ScionKim / FaissImputer

Missing data imputation using Faiss for enhanced data quality.
MIT License
2 stars 0 forks source link

FaissImputer

PyPI Version License

Impute missing values using Meta's faiss - A Python library for missing data imputation with k nearest neighbors.

Installation

You can install faiss-imputer using pip:

pip install faiss-imputer

Usage

import pandas as pd
from faiss_imputer import FaissImputer

# Create your DataFrame and introduce missing values
# ...

# Create an instance of FaissImputer
imputer = FaissImputer(n_neighbors=3)

# Fit the imputer on the data frame with missing values
imputer.fit(df_missing)

# Transform the data frame with missing values
df_imputed = imputer.transform(df_missing)

Parameters

n_neighbors: Number of nearest neighbors to consider for imputation.

metric: Distance metric to use for nearest neighbor search ('l2' or 'ip').

strategy: Imputation strategy ('mean' or 'median').

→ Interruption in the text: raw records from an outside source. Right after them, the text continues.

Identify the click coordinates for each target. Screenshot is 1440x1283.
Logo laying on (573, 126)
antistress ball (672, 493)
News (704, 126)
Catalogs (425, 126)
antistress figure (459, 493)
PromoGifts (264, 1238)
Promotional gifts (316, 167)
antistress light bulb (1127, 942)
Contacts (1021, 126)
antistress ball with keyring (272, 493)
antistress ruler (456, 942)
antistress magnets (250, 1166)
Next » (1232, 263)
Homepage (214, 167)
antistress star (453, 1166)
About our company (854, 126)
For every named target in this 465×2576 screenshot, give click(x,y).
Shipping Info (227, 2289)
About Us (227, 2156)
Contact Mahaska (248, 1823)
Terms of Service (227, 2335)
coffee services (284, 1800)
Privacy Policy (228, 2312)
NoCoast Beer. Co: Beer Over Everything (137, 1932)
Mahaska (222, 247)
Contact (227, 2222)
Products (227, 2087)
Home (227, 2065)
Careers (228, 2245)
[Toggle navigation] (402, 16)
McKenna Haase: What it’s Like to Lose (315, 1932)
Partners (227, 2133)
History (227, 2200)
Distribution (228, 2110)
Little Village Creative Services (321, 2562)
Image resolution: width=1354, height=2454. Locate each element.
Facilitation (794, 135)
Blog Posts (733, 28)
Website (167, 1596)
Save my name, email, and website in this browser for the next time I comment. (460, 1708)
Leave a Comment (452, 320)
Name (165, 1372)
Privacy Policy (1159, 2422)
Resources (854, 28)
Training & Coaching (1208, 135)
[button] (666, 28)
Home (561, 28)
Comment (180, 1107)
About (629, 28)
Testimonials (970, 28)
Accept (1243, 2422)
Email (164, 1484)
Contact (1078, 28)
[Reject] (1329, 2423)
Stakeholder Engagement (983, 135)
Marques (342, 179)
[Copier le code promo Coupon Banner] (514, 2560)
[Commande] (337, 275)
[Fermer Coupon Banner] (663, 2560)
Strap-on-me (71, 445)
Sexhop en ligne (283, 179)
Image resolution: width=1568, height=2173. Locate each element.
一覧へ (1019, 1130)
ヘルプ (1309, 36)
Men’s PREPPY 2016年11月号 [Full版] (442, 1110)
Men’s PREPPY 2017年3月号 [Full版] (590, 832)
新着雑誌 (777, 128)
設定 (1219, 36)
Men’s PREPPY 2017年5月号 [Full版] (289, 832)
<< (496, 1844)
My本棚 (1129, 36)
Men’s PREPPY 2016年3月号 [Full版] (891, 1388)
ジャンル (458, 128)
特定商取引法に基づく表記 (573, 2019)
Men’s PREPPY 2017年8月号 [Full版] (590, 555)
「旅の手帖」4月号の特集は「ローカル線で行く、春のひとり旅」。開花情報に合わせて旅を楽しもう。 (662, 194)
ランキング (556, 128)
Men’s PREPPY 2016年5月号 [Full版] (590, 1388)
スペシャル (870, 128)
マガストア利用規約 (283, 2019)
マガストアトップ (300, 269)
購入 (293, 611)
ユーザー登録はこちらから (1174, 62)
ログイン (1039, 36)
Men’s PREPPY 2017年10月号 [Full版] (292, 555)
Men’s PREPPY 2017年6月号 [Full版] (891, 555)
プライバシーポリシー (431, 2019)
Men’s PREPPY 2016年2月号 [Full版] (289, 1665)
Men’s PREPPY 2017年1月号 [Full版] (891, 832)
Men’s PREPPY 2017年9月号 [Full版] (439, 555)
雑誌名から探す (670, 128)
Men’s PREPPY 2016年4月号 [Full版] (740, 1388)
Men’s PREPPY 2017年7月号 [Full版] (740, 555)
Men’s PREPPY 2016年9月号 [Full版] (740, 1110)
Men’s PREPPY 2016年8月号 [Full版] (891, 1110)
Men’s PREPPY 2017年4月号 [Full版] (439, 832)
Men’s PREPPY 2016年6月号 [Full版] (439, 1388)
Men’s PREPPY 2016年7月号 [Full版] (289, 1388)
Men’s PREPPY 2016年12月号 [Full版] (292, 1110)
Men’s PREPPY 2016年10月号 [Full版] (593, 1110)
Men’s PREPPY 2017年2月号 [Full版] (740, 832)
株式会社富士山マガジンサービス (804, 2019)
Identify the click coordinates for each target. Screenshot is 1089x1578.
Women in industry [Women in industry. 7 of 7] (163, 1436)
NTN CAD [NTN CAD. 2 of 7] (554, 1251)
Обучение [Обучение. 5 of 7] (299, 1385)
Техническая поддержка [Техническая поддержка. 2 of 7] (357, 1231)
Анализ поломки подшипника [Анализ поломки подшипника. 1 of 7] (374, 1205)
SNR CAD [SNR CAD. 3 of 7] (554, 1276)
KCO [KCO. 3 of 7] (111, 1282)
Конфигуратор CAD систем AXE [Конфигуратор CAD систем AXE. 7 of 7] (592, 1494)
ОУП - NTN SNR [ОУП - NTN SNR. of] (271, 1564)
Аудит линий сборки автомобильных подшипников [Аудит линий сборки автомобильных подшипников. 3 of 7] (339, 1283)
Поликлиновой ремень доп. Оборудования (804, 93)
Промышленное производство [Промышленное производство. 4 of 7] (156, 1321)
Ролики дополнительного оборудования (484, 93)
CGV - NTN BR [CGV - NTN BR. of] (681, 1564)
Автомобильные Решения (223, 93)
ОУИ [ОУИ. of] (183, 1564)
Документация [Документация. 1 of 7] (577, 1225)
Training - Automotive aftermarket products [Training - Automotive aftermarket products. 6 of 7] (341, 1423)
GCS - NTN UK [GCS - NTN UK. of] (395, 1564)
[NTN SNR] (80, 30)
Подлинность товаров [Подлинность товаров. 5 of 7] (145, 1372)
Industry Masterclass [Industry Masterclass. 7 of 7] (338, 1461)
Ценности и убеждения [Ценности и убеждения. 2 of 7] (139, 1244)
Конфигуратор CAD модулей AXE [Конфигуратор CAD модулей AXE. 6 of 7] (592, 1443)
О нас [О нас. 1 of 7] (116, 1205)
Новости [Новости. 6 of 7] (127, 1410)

index_factory: Faiss index type ('Flat' or others).

Example

For a detailed example, refer to the example.py file.

Contributing

Contributions are welcome! If you find a bug or have an enhancement suggestion, please open an issue or create a pull request.

Author

Profile Photo

License

This project is licensed under the MIT License.

Third-Party Licenses

This project utilizes code from Meta's Faiss library, which is distributed under the Apache License 2.0.

Please note that while this project includes code from the Faiss library, it is not officially associated with or endorsed by the Faiss maintainers or Meta.

For detailed licensing information of the Faiss library, please refer to the Faiss repository.